Конец вечерней воскресной мессы. Скрежет большого органа: а вовсе не музыка. С ним что-то такое, никак не починят. Заключительная процессия: впереди несет распятие клирик высокого роста, с большими залысинами. За ним плывут два свеченосца. Клирики и священники идут парами: неподвижные лица, невидящий взгляд. Только епископ позволяет себе улыбаться, делать рукой жесты привета. И даже отвечать на рукопожатия! И даже – я видел собственными глазами – остановился и выслушал женщину, взял бумагу. Клирики ждут: так решил Эминанс, ничего не поделаешь.
Толпа тает. Но еще сидят тут и там одиночки, беседуют группки знакомых. Не все спешат к телевизору. А служители, конечно, спешат, рабочий день их окончен. Динамики разносят суровый голос:
– Собор закрывается! Пожалуйста, на выход!
Контрапункт. Первый удар молотка по только что построенному хрупкому зданию.
Порыв суховея обыденности.
Иногда к микрофону подходит другой человек: он почти уговаривает покинуть помещение. Все-таки мягче.
Действительно, вечером помещения закрываются. Еще не слишком поздно: открыто метро, где температура значительно выше уличной.
Постоять на паперти, посмотреть на ярко освещенный фасад, покрытый скульптурами, арками, колонками. Как все переменилось с тех пор!
Быть может, главная польза от преподавания истории, это передать ощущенье перемены, ухода… чтоб юность могла защититься от своей поспешности. Жадной неразборчивости.

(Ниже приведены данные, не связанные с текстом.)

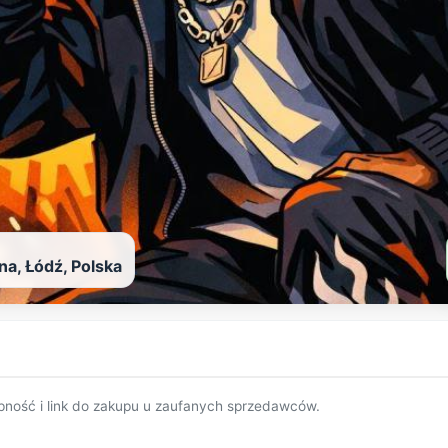
na, Łódź, Polska
pność i link do zakupu u zaufanych sprzedawców.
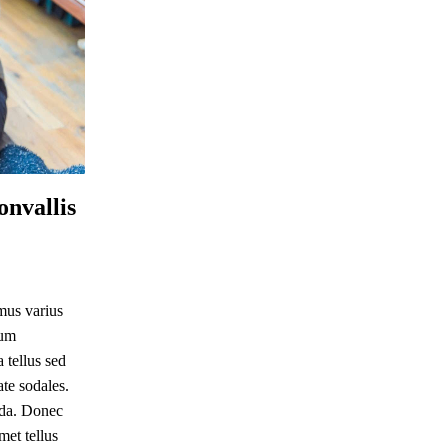
onvallis
mus varius
sum
 tellus sed
te sodales.
ida. Donec
met tellus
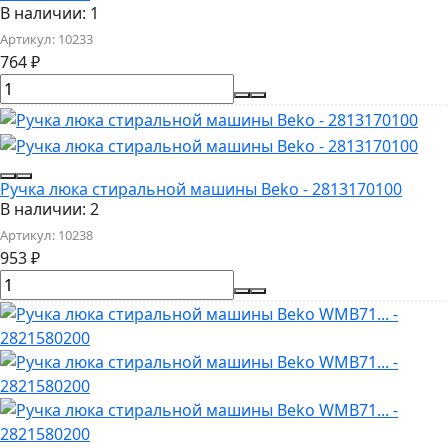
В наличии: 1
Артикул:
10233
764
₽
Ручка люка стиральной машины Beko - 2813170100
В наличии: 2
Артикул:
10238
953
₽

Пусть возникнут науки о человеческих возрастах. Ну, геронтология уже есть. Не хватает… акмеологии (35-48 лет), ювентологии (17-34).
Холодный ветер гонит бумажки, гремит банками из-под напитков. И людей он сдувает с паперти, кроме нескольких упорных туристов, вероятно, только сегодня приехавших и жаждущих видеть.

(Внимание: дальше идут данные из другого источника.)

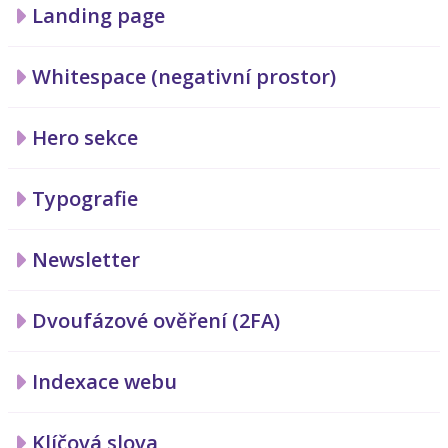
Landing page
Whitespace (negativní prostor)
Hero sekce
Typografie
Newsletter
Dvoufázové ověření (2FA)
Indexace webu
Klíčová slova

Вдоль фасада шла группа клириков, уже переодевшихся в штатское платье. Среди них выделялся один высокого роста, с лысою головою. Оказывается, их ждали. Вернее, поджидала маленькая женщина. Она подошла вплотную к людям церкви и стала что-то выкрикивать, очевидно, нечто недружелюбное. Ветер разносил непонятные визгливые фразы.
На мгновение остановившись, священники пошли дальше. Женщина – вероятно, из тех, которых когда-то называли кликушами – продолжала кричать. Неожиданно лысый прислужник высокого роста подбежал к ней – и ловко ударил ее ногою под зад.
Вот так аргумент! Было в нем что-то от движения опытного футболиста.
Женщина отлетела в сторону, подобно мячу.
Я старался постигнуть смысл увиденного.
Звонили колокола в северной башне.
Они вылиты из русских пушек, из севастопольских орудий, после Крымской войны. Ну и история! А прежние колокола Нотр-Дам сняли во время террора в 1793-м и перелили – и было б забавно, если на пушки. К сожалению, неизвестно, может быть, просто на деньги.
Русские имеют отношение и к Нотр-Дам. Странная война 1853 года началась из-за похищенной в Вифлееме звезды, инкрустированной в пол грота, или вертепа, где родился Младенец. Я там был и видел звезду. Правда, не знаю, ту ли самую.
Наступает декабрь. Навстречу идет Рождество. Или мы мчимся ему навстречу на нашем земном шаре.